Segment Open

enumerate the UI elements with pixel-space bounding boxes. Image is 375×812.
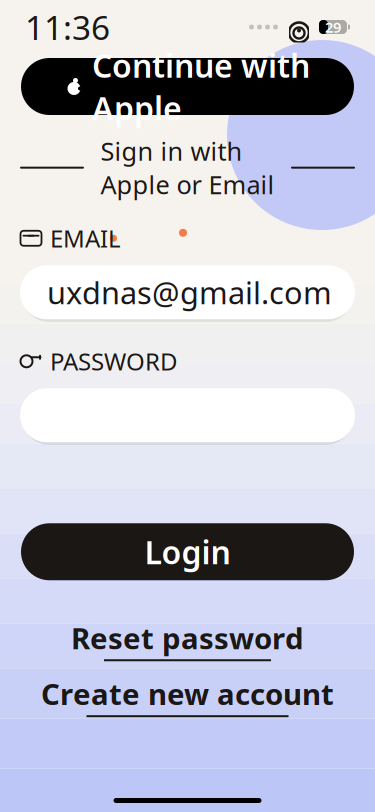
staticText: Reset password <box>71 618 304 657</box>
staticText: Continue with Apple <box>92 44 310 129</box>
button[interactable] <box>20 385 355 445</box>
staticText: 11:36 <box>25 5 110 49</box>
button[interactable]: uxdnas@gmail.com <box>20 262 355 322</box>
button[interactable]: Login <box>0 523 375 580</box>
staticText: Sign in with Apple or Email <box>100 134 274 201</box>
staticText: Create new account <box>41 674 334 713</box>
staticText: uxdnas@gmail.com <box>47 272 332 313</box>
staticText: 29 <box>325 17 341 37</box>
button[interactable]: Reset password <box>71 618 304 661</box>
staticText: Login <box>144 530 230 573</box>
button[interactable]: Create new account <box>41 674 334 717</box>
button[interactable]: Continue with Apple <box>0 58 375 115</box>
staticText: EMAIL <box>50 222 121 254</box>
staticText: PASSWORD <box>50 345 178 377</box>
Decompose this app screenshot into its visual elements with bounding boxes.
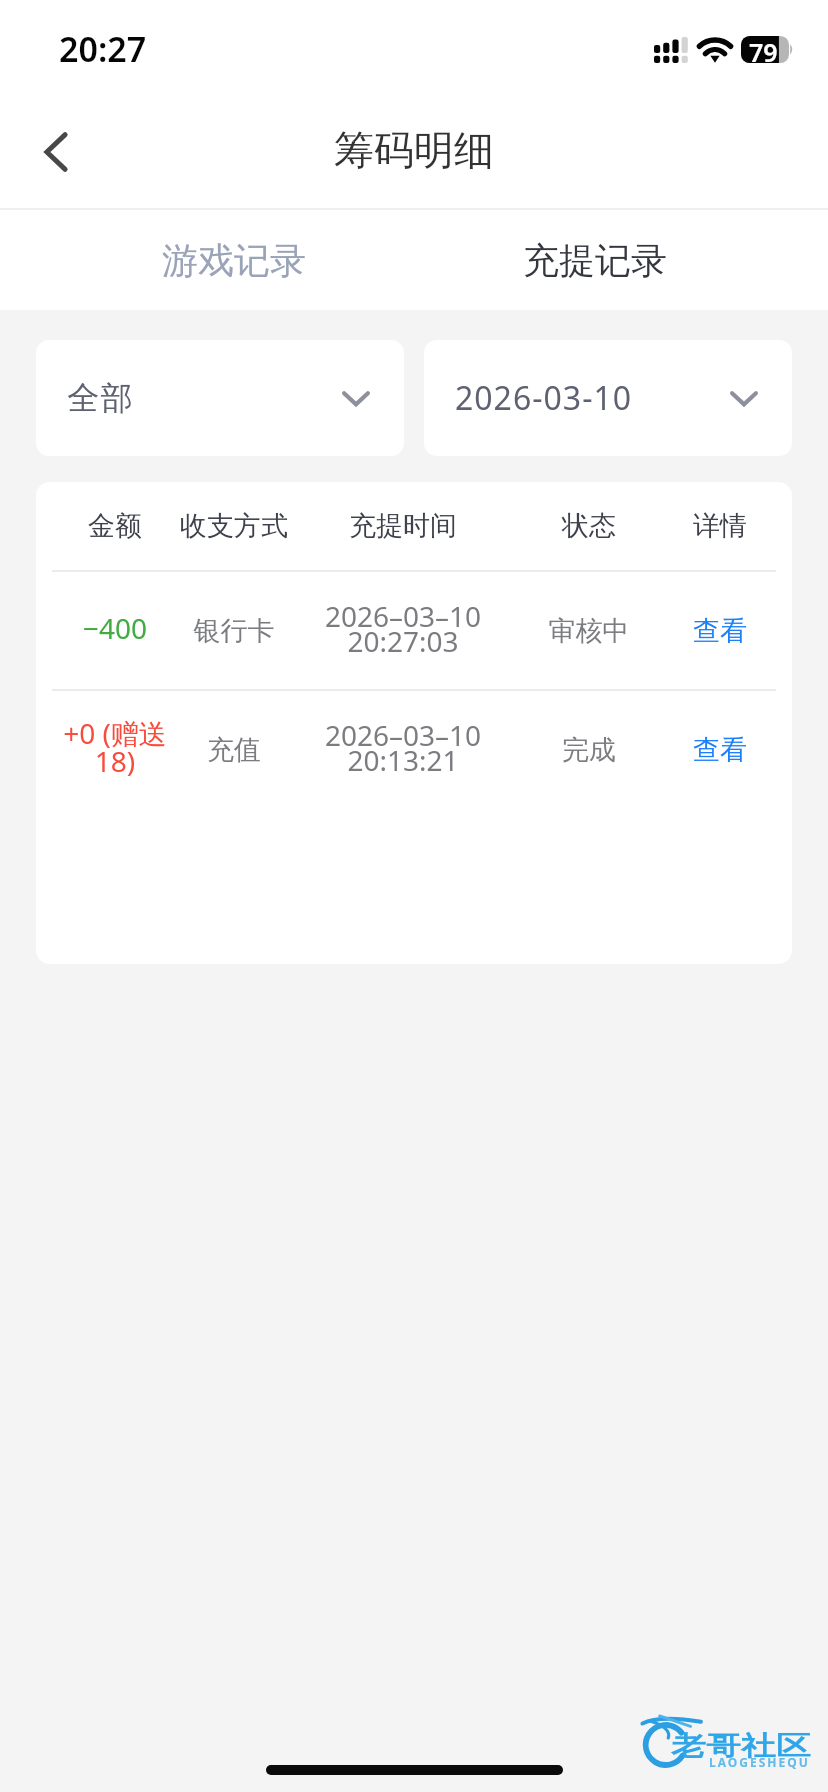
staticText: +0 (赠送 18) — [40, 714, 190, 780]
staticText: 充提记录 — [523, 238, 667, 283]
staticText: 老哥社区 — [671, 1729, 811, 1762]
staticText: 详情 — [655, 509, 785, 543]
staticText: 审核中 — [519, 614, 659, 648]
button[interactable]: −400 — [36, 572, 792, 689]
staticText: 状态 — [519, 509, 659, 543]
staticText: 银行卡 — [169, 614, 299, 648]
staticText: 充值 — [169, 733, 299, 767]
staticText: 完成 — [519, 733, 659, 767]
button[interactable]: Back — [0, 94, 108, 208]
button[interactable]: 充提记录 — [475, 210, 715, 310]
staticText: 金额 — [40, 509, 190, 543]
staticText: 收支方式 — [169, 509, 299, 543]
staticText: 查看 — [655, 733, 785, 767]
staticText: 2026-03-10 — [455, 376, 633, 420]
staticText: 20:27 — [59, 26, 147, 72]
staticText: 全部 — [67, 378, 133, 418]
staticText: 79 — [749, 35, 778, 62]
staticText: 游戏记录 — [162, 238, 306, 283]
staticText: 查看 — [655, 614, 785, 648]
button[interactable]: +0 (赠送 18) — [36, 691, 792, 808]
button[interactable]: 全部 — [36, 340, 404, 456]
staticText: 筹码明细 — [334, 125, 494, 175]
staticText: 2026–03–10 20:13:21 — [303, 716, 503, 779]
button[interactable]: 2026-03-10 — [424, 340, 792, 456]
button[interactable]: 游戏记录 — [114, 210, 354, 310]
staticText: 2026–03–10 20:27:03 — [303, 597, 503, 660]
staticText: 充提时间 — [303, 509, 503, 543]
staticText: −400 — [40, 609, 190, 647]
staticText: LAOGESHEQU — [709, 1754, 810, 1770]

Segment Closed

Find the word "gmail" in the entries. Copy each line that holds it.

**SOLUTION TO THIS TASK:**
button[interactable]: uxdnas@gmail.com <box>20 262 355 322</box>
staticText: uxdnas@gmail.com <box>47 272 332 313</box>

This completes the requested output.